** Opening Dataset entries block **

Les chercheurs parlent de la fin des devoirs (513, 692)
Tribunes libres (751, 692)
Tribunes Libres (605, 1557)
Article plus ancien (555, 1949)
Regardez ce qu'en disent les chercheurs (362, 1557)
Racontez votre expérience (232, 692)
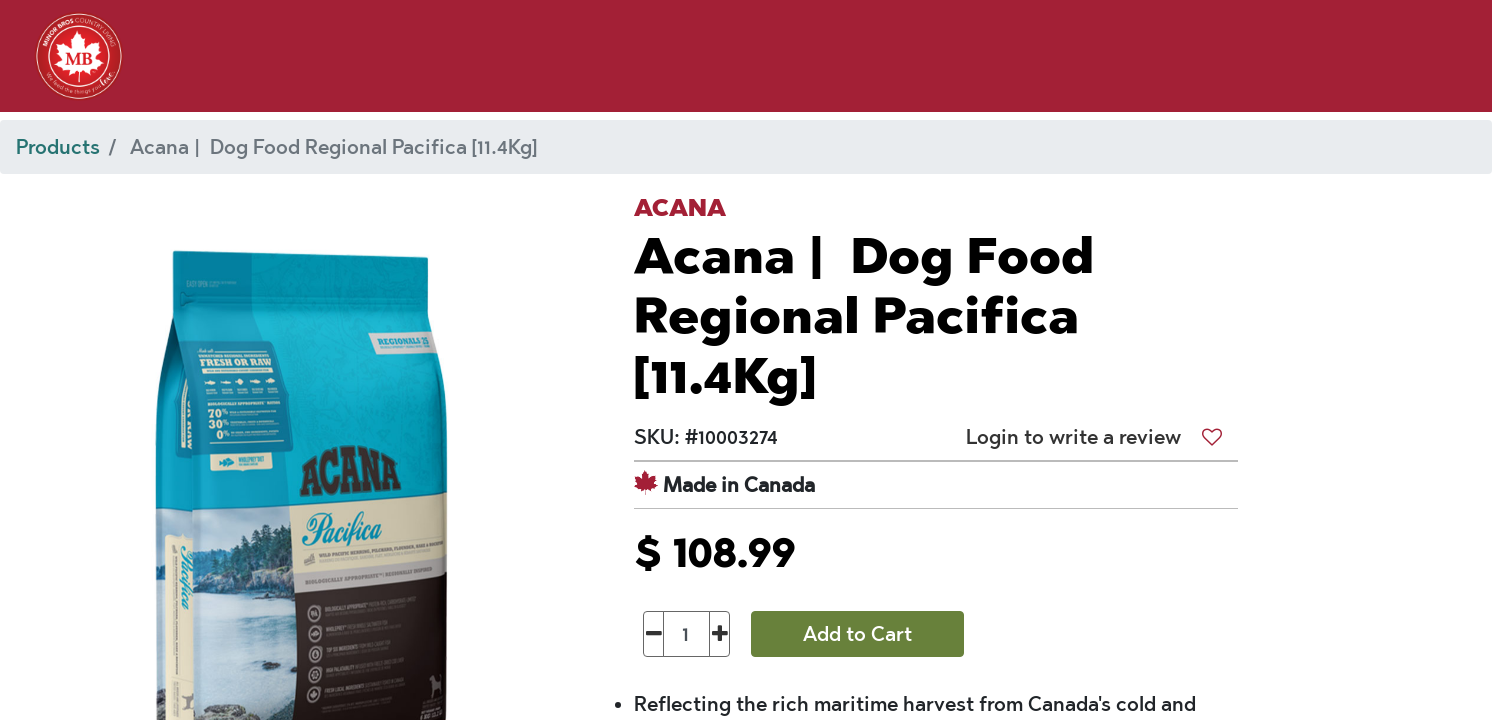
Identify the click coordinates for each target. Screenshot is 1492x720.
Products (58, 147)
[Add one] (719, 634)
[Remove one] (653, 634)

** Closing Dataset entries block **

# [Required work]
Lines of the data that include the string "chercheurs" are to be counted; report the total by itself.

# [Finished exercise]
2